In 1292, 48 per cent of Welsh names were patronymics, and in some parishes over 70 per cent. Other names were derived from nicknames, (rarely) occupational names, and a few non-hereditary personal names. Patronymic names changed from generation to generation, with a person's baptismal name being linked by ap, ab (son of) or ferch (daughter of) to the father's baptismal name to perhaps the seventh generation. For example, Evan son of Thomas would be known as Evan (ap) Thomas; Evan's son, John would be John (ab) Evan; John's son Rees would be Rees (ap) John; and David's son, James, would be James (ap) David.

Patronymics were essentially a genealogical history of the family (or its male line), and names such as Llewelyn ap Dafydd ab Ieuan ap Griffith ap Meredith were not uncommon. The Encyclopedia of Wales surmises that the system arose from Welsh law, which made it essential for people to know how people were descended from an ancestor. These laws were decaying by the later Middle Ages, and the patronymic system was gradually replaced by fixed surnames, although the use of patronymic names continued up until the early 19th century in some rural areas. In the reign of Henry VIII surnames became hereditary amongst the Welsh gentry, and the custom spread slowly amongst commoners. Areas where English influence was strong abandoned patronymics earlier, as did town families and the wealthy.

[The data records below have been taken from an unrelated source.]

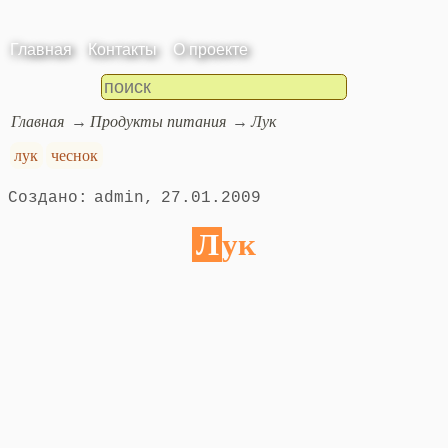
Главная
Контакты
О проекте
Главная
Продукты питания
Лук
лук
чеснок
admin
27.01.2009
Лук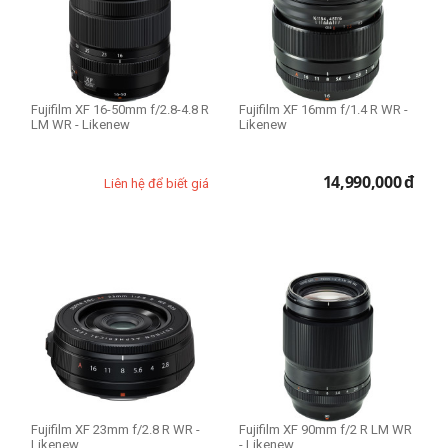
Thể loại lens
Macro Lens
Standard Lens
Telephoto Lens
Fujifilm XF 16-50mm f/2.8-4.8 R
Fujifilm XF 16mm f/1.4 R WR -
LM WR - Likenew
Likenew
Wide Lens
Prime Lens (Fixed Lens)
14,990,000
đ
Liên hệ để biết giá
Zoom Lens
Filter Size
Size 39mm
Size 58mm
Size 62mm
Size 67mm
Size 72mm
Size 82mm
Fujifilm XF 23mm f/2.8 R WR -
Fujifilm XF 90mm f/2 R LM WR
Likenew
- Likenew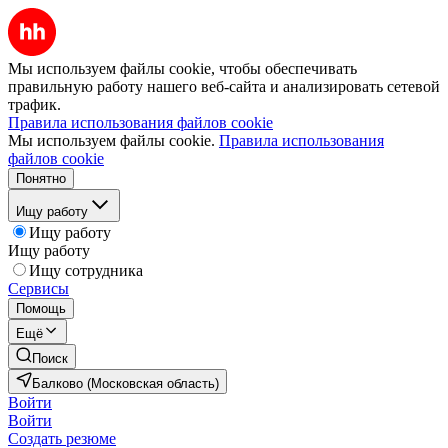
Мы используем файлы cookie, чтобы обеспечивать
правильную работу нашего веб-сайта и анализировать сетевой
трафик.
Правила использования файлов cookie
Мы используем файлы cookie.
Правила использования
файлов cookie
Понятно
Ищу работу
Ищу работу
Ищу работу
Ищу сотрудника
Сервисы
Помощь
Ещё
Поиск
Балково (Московская область)
Войти
Войти
Создать резюме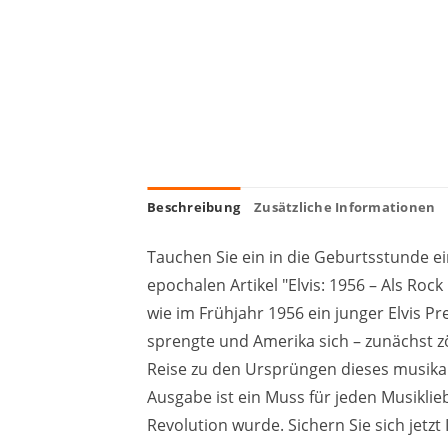
Beschreibung
Zusätzliche Informationen
Tauchen Sie ein in die Geburtsstunde ei
epochalen Artikel "Elvis: 1956 – Als Rock
wie im Frühjahr 1956 ein junger Elvis P
sprengte und Amerika sich – zunächst zö
Reise zu den Ursprüngen dieses musikal
Ausgabe ist ein Muss für jeden Musiklie
Revolution wurde. Sichern Sie sich jetz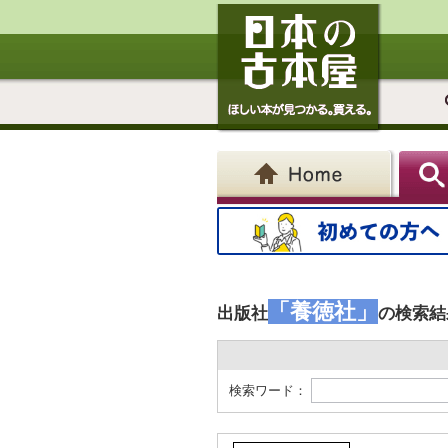
「養徳社」
出版社
の検索結
検索ワード：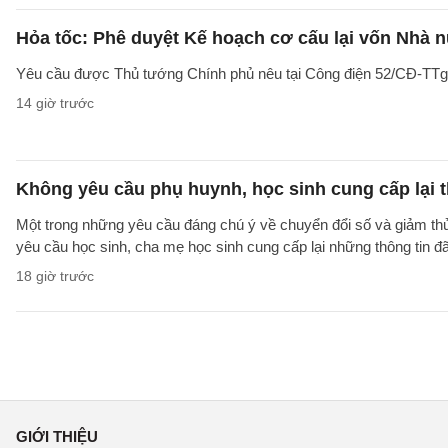
Hỏa tốc: Phê duyệt Kế hoạch cơ cấu lại vốn Nhà n
Yêu cầu được Thủ tướng Chính phủ nêu tại Công điện 52/CĐ-TTg ng
14 giờ trước
Không yêu cầu phụ huynh, học sinh cung cấp lại t
Một trong những yêu cầu đáng chú ý về chuyển đổi số và giảm t
yêu cầu học sinh, cha mẹ học sinh cung cấp lại những thông tin đã
18 giờ trước
GIỚI THIỆU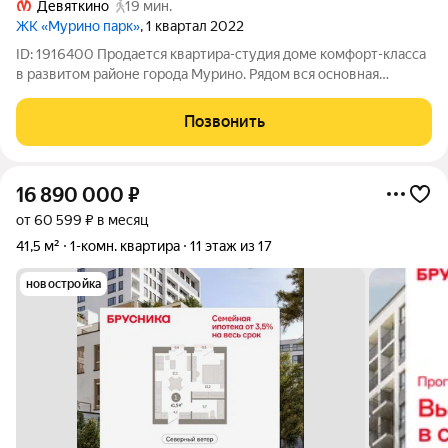
Девяткино
19 мин.
ЖК «Мурино парк»
, 1 квартал 2022
ID: 1916400 Продается квартира-студия доме комфорт-класса
в развитом районе города Мурино. Рядом вся основная
инфраструктура (ТЦ Небо, поликлиника, школы, детский сад,
пекарни, фитнес, пукнты выдачи). Пешая доступность до
Позвонить
метро, при необходимости
16 890 000
₽
от 60 599 ₽ в месяц
41,5 м²
1-комн. квартира
11 этаж из 17
новостройка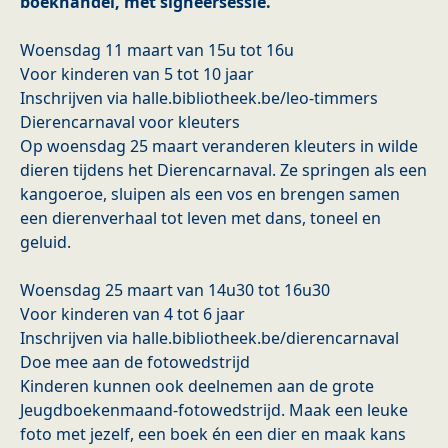
boekhandel, met signeersessie.
Woensdag 11 maart van 15u tot 16u
Voor kinderen van 5 tot 10 jaar
Inschrijven via halle.bibliotheek.be/leo-timmers
Dierencarnaval voor kleuters
Op woensdag 25 maart veranderen kleuters in wilde
dieren tijdens het Dierencarnaval. Ze springen als een
kangoeroe, sluipen als een vos en brengen samen
een dierenverhaal tot leven met dans, toneel en
geluid.
Woensdag 25 maart van 14u30 tot 16u30
Voor kinderen van 4 tot 6 jaar
Inschrijven via halle.bibliotheek.be/dierencarnaval
Doe mee aan de fotowedstrijd
Kinderen kunnen ook deelnemen aan de grote
Jeugdboekenmaand-fotowedstrijd. Maak een leuke
foto met jezelf, een boek én een dier en maak kans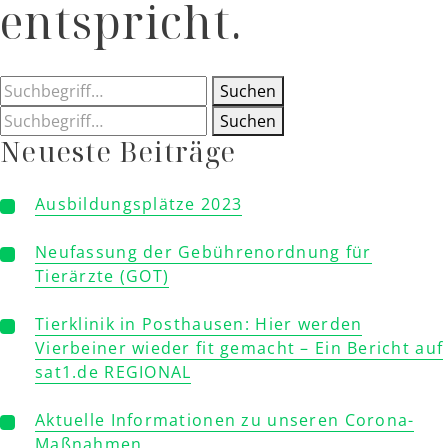
entspricht.
Suchen
Suchen
Neueste Beiträge
Ausbildungsplätze 2023
Neufassung der Gebührenordnung für
Tierärzte (GOT)
Tierklinik in Posthausen: Hier werden
Vierbeiner wieder fit gemacht – Ein Bericht auf
sat1.de REGIONAL
Aktuelle Informationen zu unseren Corona-
Maßnahmen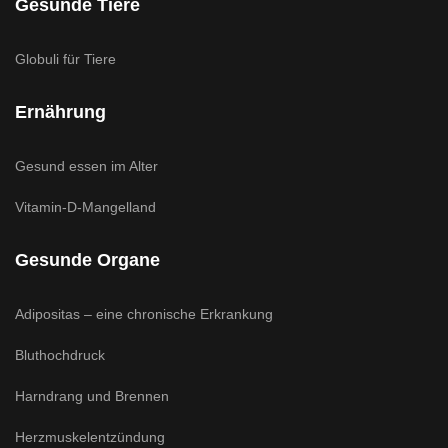
Gesunde Tiere
Globuli für Tiere
Ernährung
Gesund essen im Alter
Vitamin-D-Mangelland
Gesunde Organe
Adipositas – eine chronische Erkrankung
Bluthochdruck
Harndrang und Brennen
Herzmuskelentzündung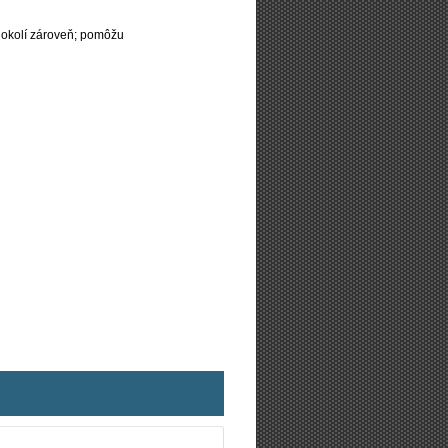
 okolí zároveň; pomôžu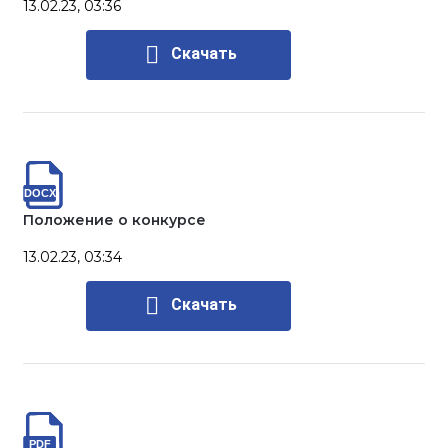
13.02.23, 03:36
Скачать
Положение о конкурсе
13.02.23, 03:34
Скачать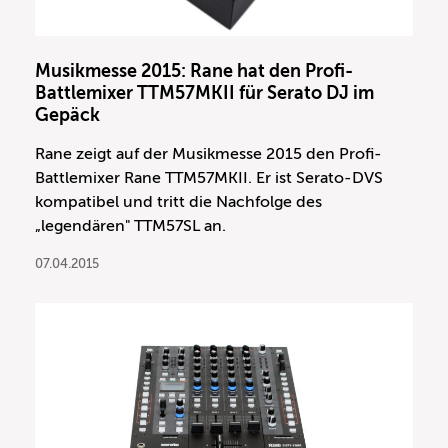
Musikmesse 2015: Rane hat den Profi-
Battlemixer TTM57MKII für Serato DJ im
Gepäck
Rane zeigt auf der Musikmesse 2015 den Profi-
Battlemixer Rane TTM57MKII. Er ist Serato-DVS
kompatibel und tritt die Nachfolge des
„legendären" TTM57SL an.
07.04.2015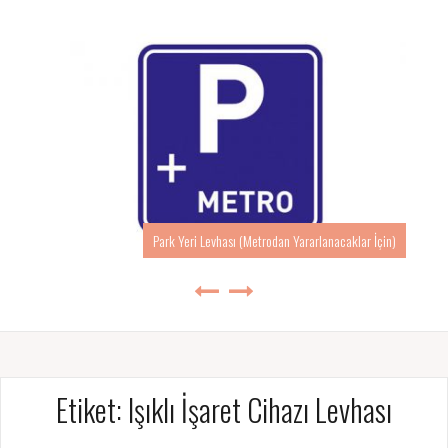
Park Yeri Levhası (Metrodan Yararlanacaklar İçin)
Etiket:
Işıklı İşaret Cihazı Levhası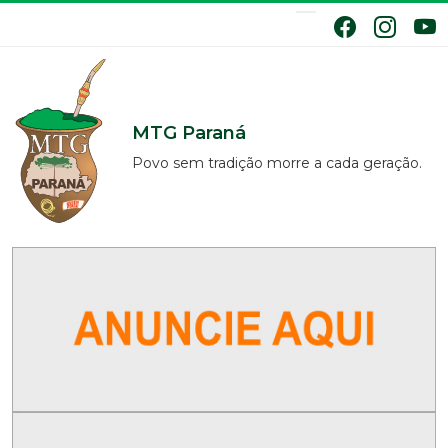
MTG Paraná
Povo sem tradição morre a cada geração.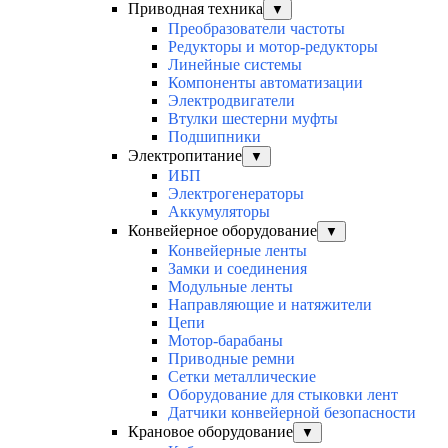
Приводная техника
▼
Преобразователи частоты
Редукторы и мотор-редукторы
Линейные системы
Компоненты автоматизации
Электродвигатели
Втулки шестерни муфты
Подшипники
Электропитание
▼
ИБП
Электрогенераторы
Аккумуляторы
Конвейерное оборудование
▼
Конвейерные ленты
Замки и соединения
Модульные ленты
Направляющие и натяжители
Цепи
Мотор-барабаны
Приводные ремни
Сетки металлические
Оборудование для стыковки лент
Датчики конвейерной безопасности
Крановое оборудование
▼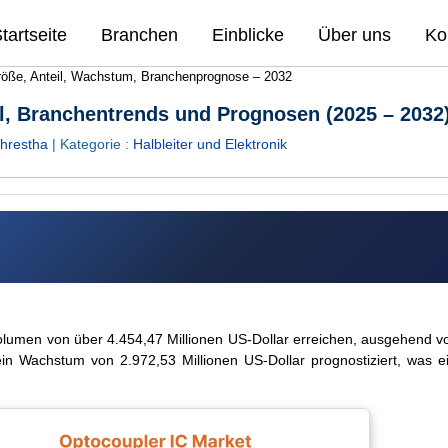
tartseite
Branchen
Einblicke
Über uns
Ko
röße, Anteil, Wachstum, Branchenprognose – 2032
il, Branchentrends und Prognosen (2025 – 2032
hrestha
| Kategorie :
Halbleiter und Elektronik
 Volumen von über 4.454,47 Millionen US-Dollar erreichen, ausgehend 
in Wachstum von 2.972,53 Millionen US-Dollar prognostiziert, was ei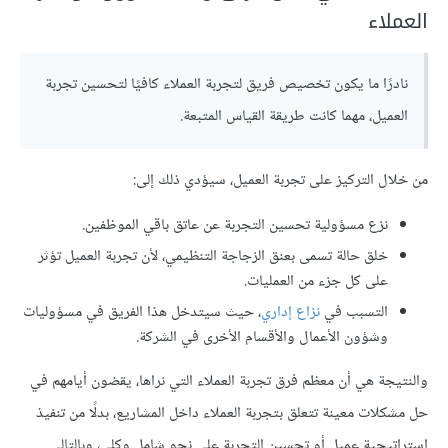
العملاء
نادرًا ما يكون تخصيص فريق لتجربة العملاء كافيًا لتحسين تجربة
العميل، مهما كانت طريقة القياس المتبعة.
من خلال التركيز على تجربة العميل، سيؤدي ذلك إلى:
نزع مسؤولية تحسين التجربة عن عاتق باقي الموظفين.
خلق حالة تسمى بعنق الزجاجة التنظيمي، لأن تجربة العميل تؤثر
على كل جزء من العمليات.
التسبب في
نزاع إداري
، حيث سيتدخل هذا الفريق في مسؤوليات
وشؤون الأعمال والأقسام الأخرى في الشركة.
والنتيجة هي أن معظم فرق تجربة العملاء التي نراها، يقضون أيامهم في
حل مشكلات معينة تتعلق بتجربة العملاء داخل المشاريع، بدلًا من تنفيذ
إستراتيجية عميل أو تحسين التجربة على نحو شامل وكلي، وبالتالي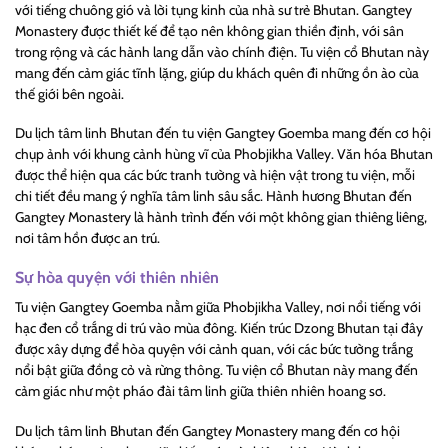
với tiếng chuông gió và lời tụng kinh của nhà sư trẻ Bhutan. Gangtey
Monastery được thiết kế để tạo nên không gian thiền định, với sân
trong rộng và các hành lang dẫn vào chính điện. Tu viện cổ Bhutan này
mang đến cảm giác tĩnh lặng, giúp du khách quên đi những ồn ào của
thế giới bên ngoài.
Du lịch tâm linh Bhutan đến tu viện Gangtey Goemba mang đến cơ hội
chụp ảnh với khung cảnh hùng vĩ của Phobjikha Valley. Văn hóa Bhutan
được thể hiện qua các bức tranh tường và hiện vật trong tu viện, mỗi
chi tiết đều mang ý nghĩa tâm linh sâu sắc. Hành hương Bhutan đến
Gangtey Monastery là hành trình đến với một không gian thiêng liêng,
nơi tâm hồn được an trú.
Sự hòa quyện với thiên nhiên
Tu viện Gangtey Goemba nằm giữa Phobjikha Valley, nơi nổi tiếng với
hạc đen cổ trắng di trú vào mùa đông. Kiến trúc Dzong Bhutan tại đây
được xây dựng để hòa quyện với cảnh quan, với các bức tường trắng
nổi bật giữa đồng cỏ và rừng thông. Tu viện cổ Bhutan này mang đến
cảm giác như một pháo đài tâm linh giữa thiên nhiên hoang sơ.
Du lịch tâm linh Bhutan đến Gangtey Monastery mang đến cơ hội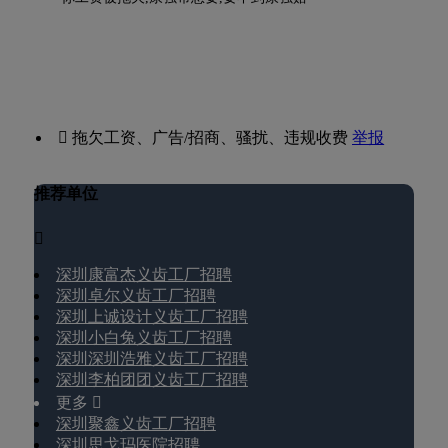
 拖欠工资、广告/招商、骚扰、违规收费
举报
推荐单位

深圳康富杰义齿工厂招聘
深圳卓尔义齿工厂招聘
深圳上诚设计义齿工厂招聘
深圳小白兔义齿工厂招聘
深圳深圳浩雅义齿工厂招聘
深圳李柏团团义齿工厂招聘
更多 
深圳聚鑫义齿工厂招聘
深圳思戈玛医院招聘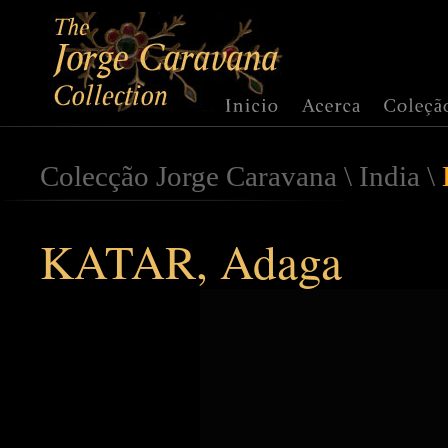
Colecção Jorge Caravana
\
India
\
KATAR, Adaga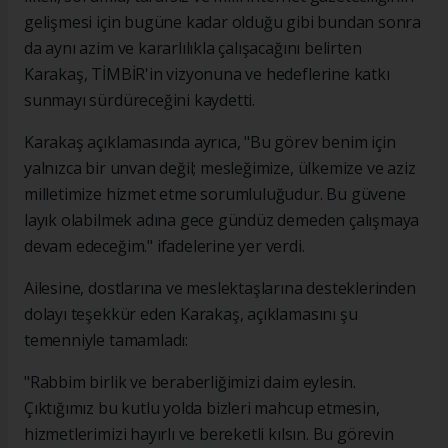
gelişmesi için bugüne kadar olduğu gibi bundan sonra
da aynı azim ve kararlılıkla çalışacağını belirten
Karakaş, TİMBİR'in vizyonuna ve hedeflerine katkı
sunmayı sürdüreceğini kaydetti.
Karakaş açıklamasında ayrıca, "Bu görev benim için
yalnızca bir unvan değil; mesleğimize, ülkemize ve aziz
milletimize hizmet etme sorumluluğudur. Bu güvene
layık olabilmek adına gece gündüz demeden çalışmaya
devam edeceğim." ifadelerine yer verdi.
Ailesine, dostlarına ve meslektaşlarına desteklerinden
dolayı teşekkür eden Karakaş, açıklamasını şu
temenniyle tamamladı:
"Rabbim birlik ve beraberliğimizi daim eylesin.
Çıktığımız bu kutlu yolda bizleri mahcup etmesin,
hizmetlerimizi hayırlı ve bereketli kılsın. Bu görevin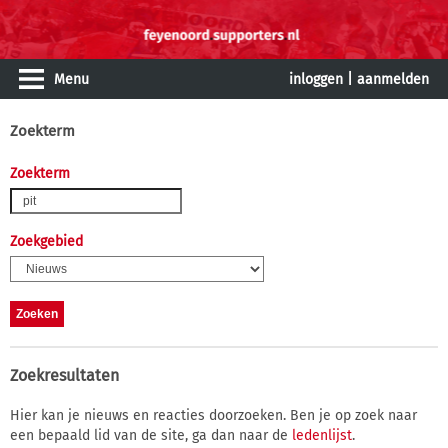
Menu
inloggen
|
aanmelden
Zoekterm
Zoekterm
Zoekgebied
Zoekresultaten
Hier kan je nieuws en reacties doorzoeken. Ben je op zoek naar
een bepaald lid van de site, ga dan naar de
ledenlijst
.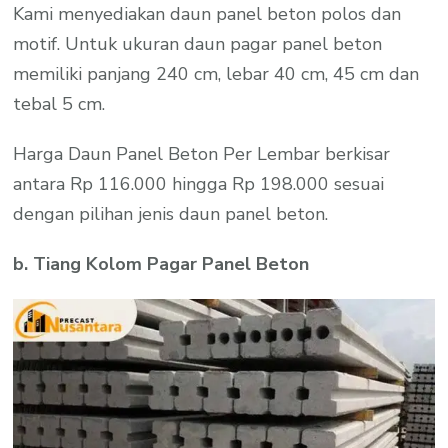
Kami menyediakan daun panel beton polos dan
motif. Untuk ukuran daun pagar panel beton
memiliki panjang 240 cm, lebar 40 cm, 45 cm dan
tebal 5 cm.
Harga Daun Panel Beton Per Lembar berkisar
antara Rp 116.000 hingga Rp 198.000 sesuai
dengan pilihan jenis daun panel beton.
b. Tiang Kolom Pagar Panel Beton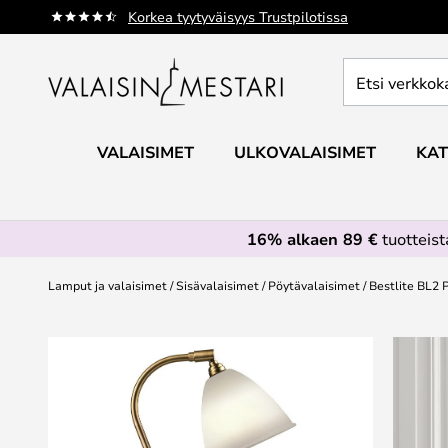
Skip
Korkea tyytyväisyys Trustpilotissa
to
Content
Etsi
verkkokaupan
valikoimasta...
VALAISIMET
ULKOVALAISIMET
KAT
16% alkaen 89 €
tuotteis
Lamput ja valaisimet
Sisävalaisimet
Pöytävalaisimet
Bestlite BL2 
Skip
to
the
end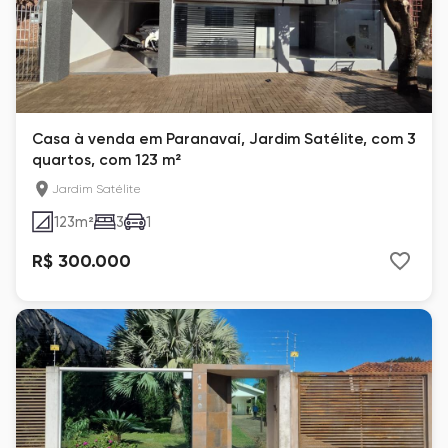
Casa à venda em Paranavaí, Jardim Satélite, com 3
quartos, com 123 m²
Jardim Satélite
123
m²
3
1
R$ 300.000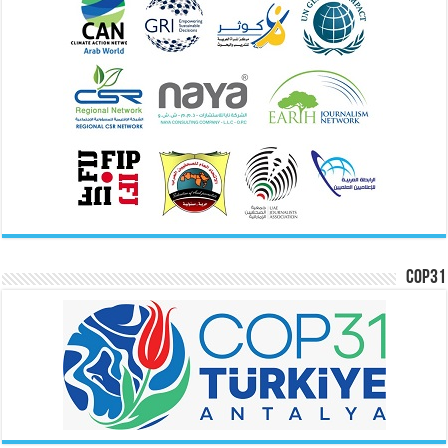
COP31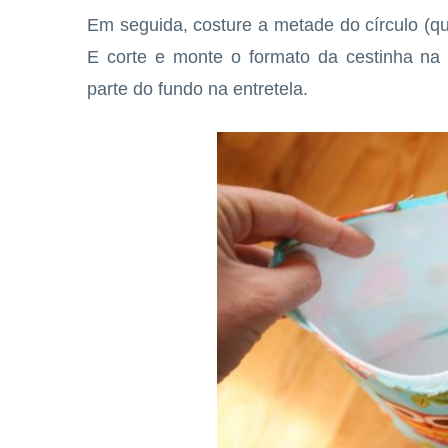
Em seguida, costure a metade do círculo (qu
E corte e monte o formato da cestinha na 
parte do fundo na entretela.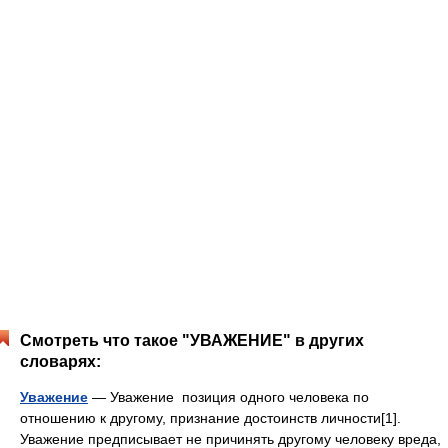
Смотреть что такое "УВАЖЕНИЕ" в других
словарях:
Уважение
— Уважение позиция одного человека по
отношению к другому, признание достоинств личности[1].
Уважение предписывает не причинять другому человеку вреда,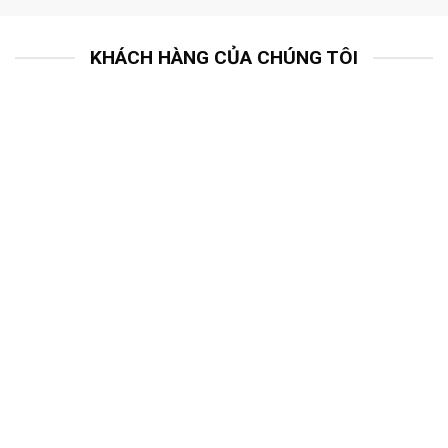
KHÁCH HÀNG CỦA CHÚNG TÔI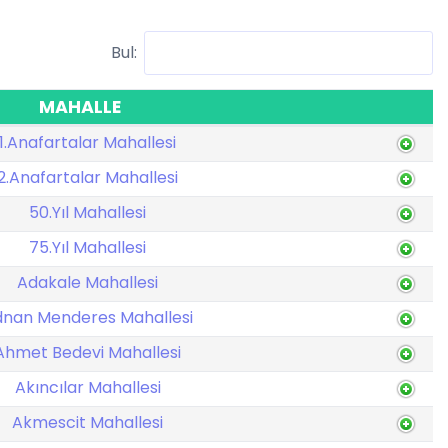
Bul:
MAHALLE
1.Anafartalar Mahallesi
2.Anafartalar Mahallesi
50.Yıl Mahallesi
75.Yıl Mahallesi
Adakale Mahallesi
nan Menderes Mahallesi
Ahmet Bedevi Mahallesi
Akıncılar Mahallesi
Akmescit Mahallesi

New surnames retained the "ap" in a few cases, mainly in reduced form at the start of the surname, as in Upjohn (from ap John), Powell (from ap Hywel), and Bowen (from ab Owen). Alternatively, the ap was simply dropped entirely. The most common surnames in modern Wales result from adding an s to the end of the name, as in Jones, Roberts and Edwards. Patronymic surnames with the short -s form are recorded in various parts of England dating back to the Middle Ages, and the Welsh practice was presumably in imitation of this. As most Welsh surnames, however, are derived from patronymics, and often based on a small set of first names, Welsh communities are full of families bearing the same surnames, but who are completely unrelated; it cannot be assumed that two people named Jones, even in the same village, must be related. Indeed, in the mid-2000s, it was not uncommon that 5 or more of the starting 15 for the Welsh international rugby team would be named Jones (all of the following played in that period and are not immediately related to any of the others: Adam Rhys Jones, Dafydd Jones, Ryan Jones, Stephen Jones, Mark Jones, Adam M. Jones, Alun Wyn Jones, Duncan Jones). The prevalence of names such as Jones and Williams brought a need for further distinction and in the 19th century a trend started for double surnames, created by prefixing the name of a house, parish or the mother's surname, as in "Cynddylan Jones". A hyphen was sometimes later introduced, for example "Nash-Williams".